When the bourgeoisie originally took over the nation-state in Europe in the middle of the 19th century it left the state's politics to its traditional rulers. It was only when the bounds of capitalism exceeded the national territory and required imperial designs that the bourgeoisie began to struggle for direct political power.
Imperialism subjects the interests of the state to the interests of international capital, under the rubric and in the name of free trade and global markets. The shift of the promotion of capital's interests from the national to the international arena derives from capital's insatiable's appetite. It's because 'more is always better' and 'there's no such thing as enough' that the 20th century descended into the catastrophe it suffered.

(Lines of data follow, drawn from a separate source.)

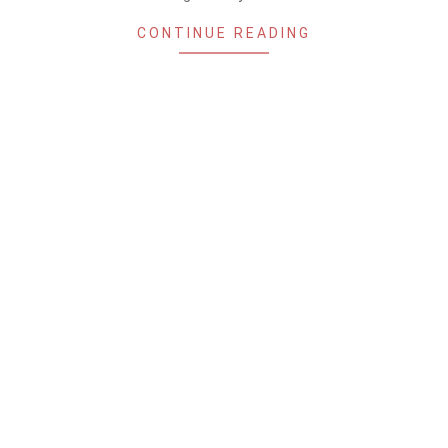
CONTINUE READING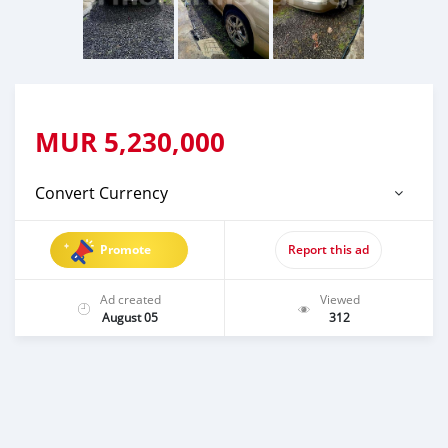
MUR
5,230,000
Convert Currency
Promote
Report this ad
Ad created
Viewed
August 05
312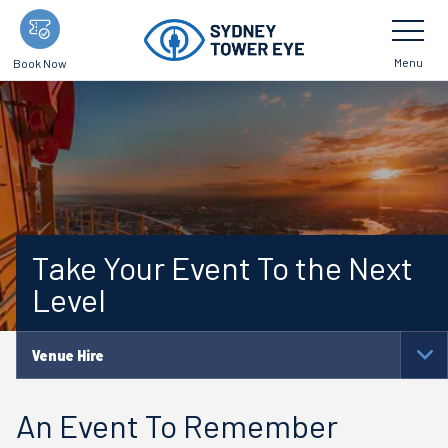
Skip
Toggle
Navigatio
to
main
Menu
Book Now
content
Take Your Event To the Next
Level
Venue Hire
To
Na
An Event To Remember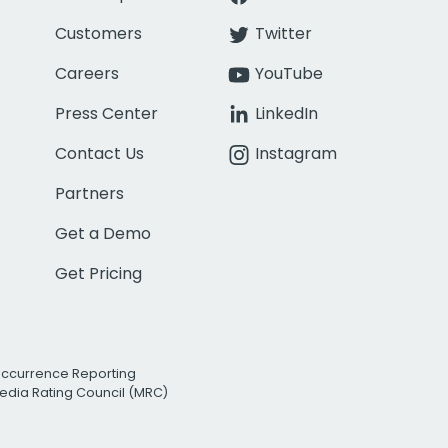
Customers
Twitter
Careers
YouTube
Press Center
LinkedIn
Contact Us
Instagram
Partners
Get a Demo
Get Pricing
Occurrence Reporting
edia Rating Council (MRC)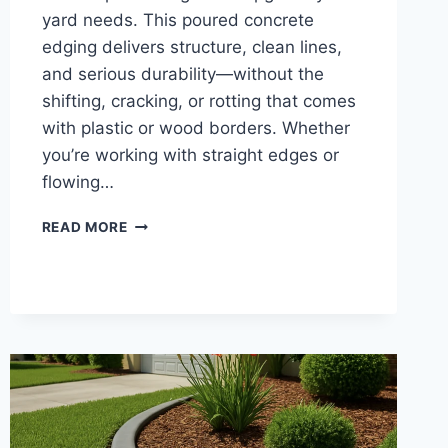
yard needs. This poured concrete
edging delivers structure, clean lines,
and serious durability—without the
shifting, cracking, or rotting that comes
with plastic or wood borders. Whether
you’re working with straight edges or
flowing…
CEMENT
READ MORE
LANDSCAPE
CURBING
|
CONCRETE
YARD
EDGING
FOR
DURABLE
LANDSCAPE
BORDERS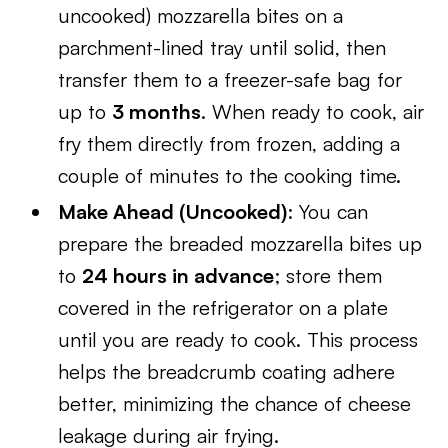
uncooked) mozzarella bites on a
parchment-lined tray until solid, then
transfer them to a freezer-safe bag for
up to
3 months
. When ready to cook, air
fry them directly from frozen, adding a
couple of minutes to the cooking time.
Make Ahead (Uncooked)
: You can
prepare the breaded mozzarella bites up
to
24 hours in advance
; store them
covered in the refrigerator on a plate
until you are ready to cook. This process
helps the breadcrumb coating adhere
better, minimizing the chance of cheese
leakage during air frying.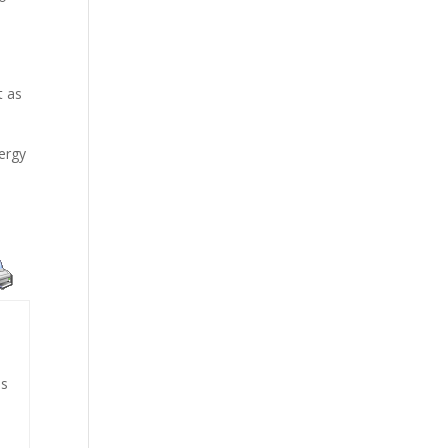
t as
nergy
is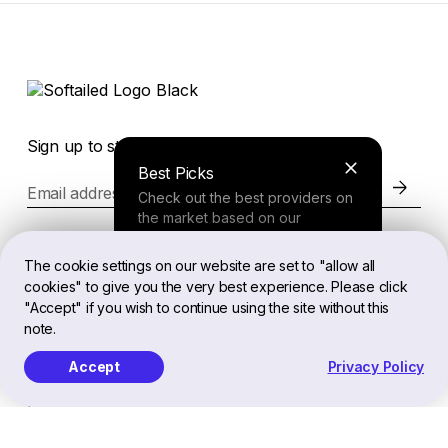
Sign up to stay in the loop of the latest news
Best Picks
Email address
Check out the best providers on
the market based on our
comprehensive study.
Website
The cookie settings on our website are set to "allow all
cookies" to give you the very best experience. Please click
Finder Tool
"Accept" if you wish to continue using the site without this
Legal
note.
Answer a few questions about
your needs and receive a
Accept
Privacy Policy
personalized recommendation.
EN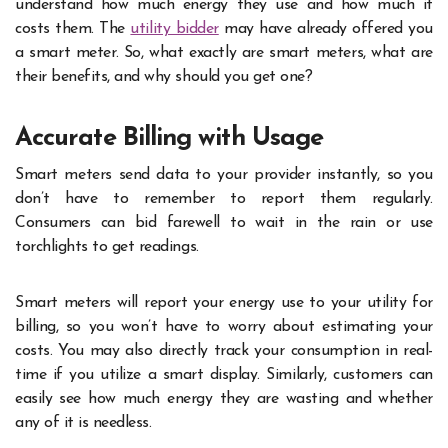
understand how much energy they use and how much it
costs them. The
utility bidder
may have already offered you
a smart meter. So, what exactly are smart meters, what are
their benefits, and why should you get one?
Accurate Billing with Usage
Smart meters send data to your provider instantly, so you
don’t have to remember to report them regularly.
Consumers can bid farewell to wait in the rain or use
torchlights to get readings.
Smart meters will report your energy use to your utility for
billing, so you won’t have to worry about estimating your
costs. You may also directly track your consumption in real-
time if you utilize a smart display. Similarly, customers can
easily see how much energy they are wasting and whether
any of it is needless.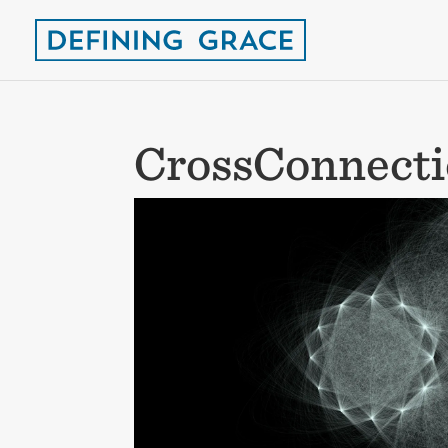
CrossConnect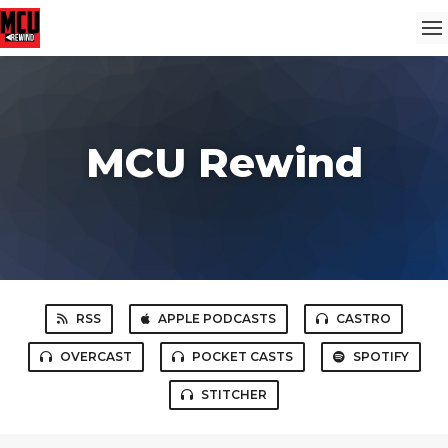
MCU Rewind
RSS
APPLE PODCASTS
CASTRO
OVERCAST
POCKET CASTS
SPOTIFY
STITCHER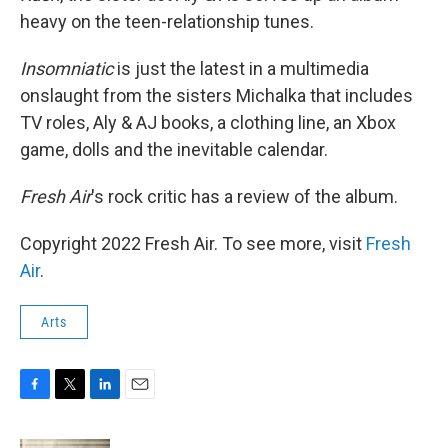
heavy on the teen-relationship tunes.
Insomniatic
is just the latest in a multimedia
onslaught from the sisters Michalka that includes
TV roles, Aly & AJ books, a clothing line, an Xbox
game, dolls and the inevitable calendar.
Fresh Air
's rock critic has a review of the album.
Copyright 2022 Fresh Air. To see more, visit
Fresh
Air
.
Arts
F
T
L
E
a
w
i
m
c
i
n
a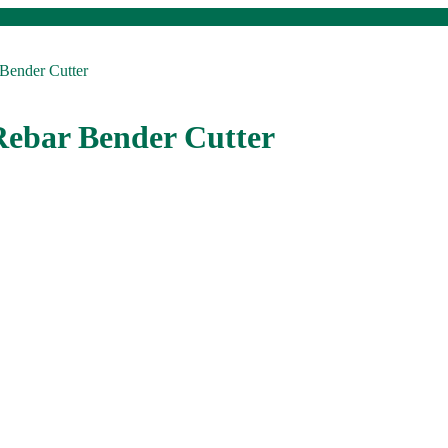
Bender Cutter
Rebar Bender Cutter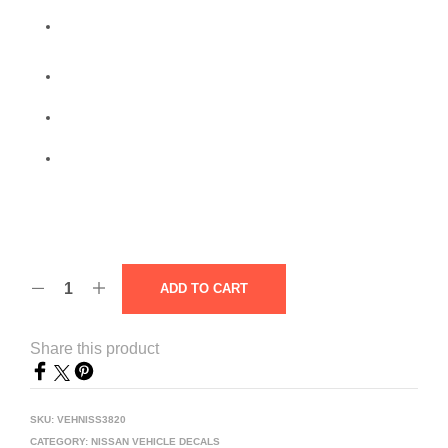
ADD TO CART
Share this product
SKU:
VEHNISS3820
CATEGORY:
NISSAN VEHICLE DECALS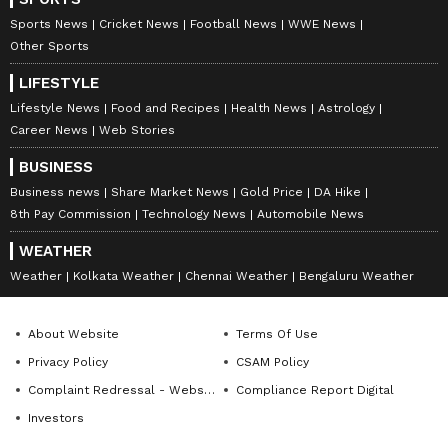
Sports News
Cricket News
Football News
WWE News
Other Sports
LIFESTYLE
Lifestyle News
Food and Recipes
Health News
Astrology
Career News
Web Stories
BUSINESS
Business news
Share Market News
Gold Price
DA Hike
8th Pay Commission
Technology News
Automobile News
WEATHER
Weather
Kolkata Weather
Chennai Weather
Bengaluru Weather
About Website
Terms Of Use
Privacy Policy
CSAM Policy
Complaint Redressal - Website
Compliance Report Digital
Investors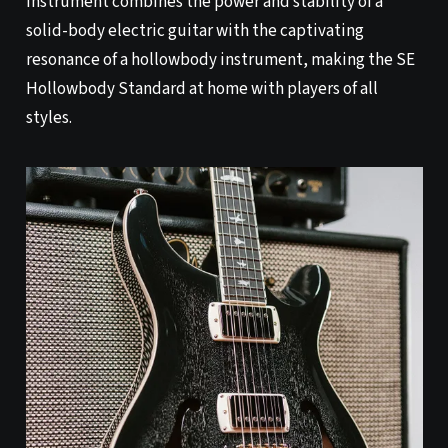
instrument combines the power and stability of a
solid-body electric guitar with the captivating
resonance of a hollowbody instrument, making the SE
Hollowbody Standard at home with players of all
styles.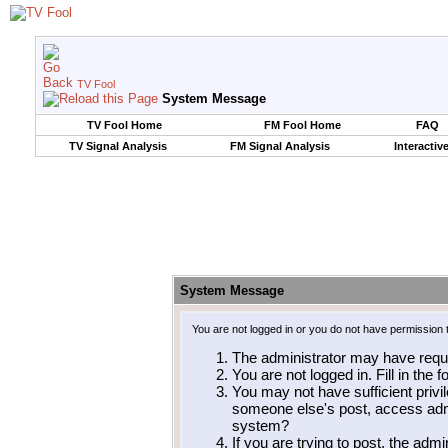
TV Fool
System Message
TV Fool Home
FM Fool Home
FAQ
TV Signal Analysis
FM Signal Analysis
Interactiv
System Message
You are not logged in or you do not have permission 
The administrator may have requ
You are not logged in. Fill in the 
You may not have sufficient privil
someone else's post, access admi
system?
If you are trying to post, the adm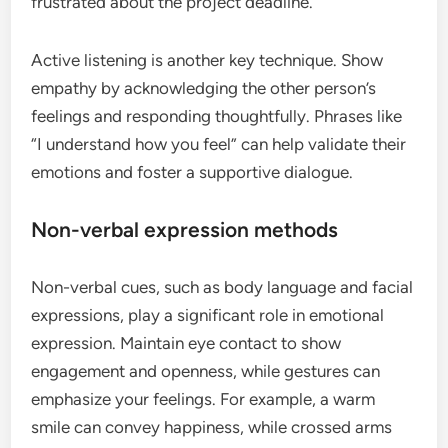
frustrated about the project deadline.”
Active listening is another key technique. Show
empathy by acknowledging the other person’s
feelings and responding thoughtfully. Phrases like
“I understand how you feel” can help validate their
emotions and foster a supportive dialogue.
Non-verbal expression methods
Non-verbal cues, such as body language and facial
expressions, play a significant role in emotional
expression. Maintain eye contact to show
engagement and openness, while gestures can
emphasize your feelings. For example, a warm
smile can convey happiness, while crossed arms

"The bourgeoisie had developed within, and together with, the nation-state, which almost by definition ruled over and beyond a class-divided society. Even when the bourgeoisie had already established itself as the ruling class, it had left all political decisions to the state. Only when the nation-state proved unfit to be the framework for the further growth of capitalist economy did the latent figjt between state and society become openly a struggle for power. During the imperialist period neither the state nor the bourgeoisie won a decisive victory. National institutions resisted throughout the brutality and the megalomania of imperialist aspirations, and bourgeois attempts to use the state and its instruments of violence for its own economic purposes were only half successful. This changed when the German bourgeoisie staked everything on the Hitler movement and aspired to rule with the help of the mob, but then it turned out to be too late. The bourgeoisie succeeded in destroying the nation-state but won a Pyrrhic victory; the mob proved quite capable of taking care of politics by itself and liquidated the bourgeoisie along with all other classes and institutions." (The Origins of Totalitarianism, Hannah Arendt, 1994; page 124).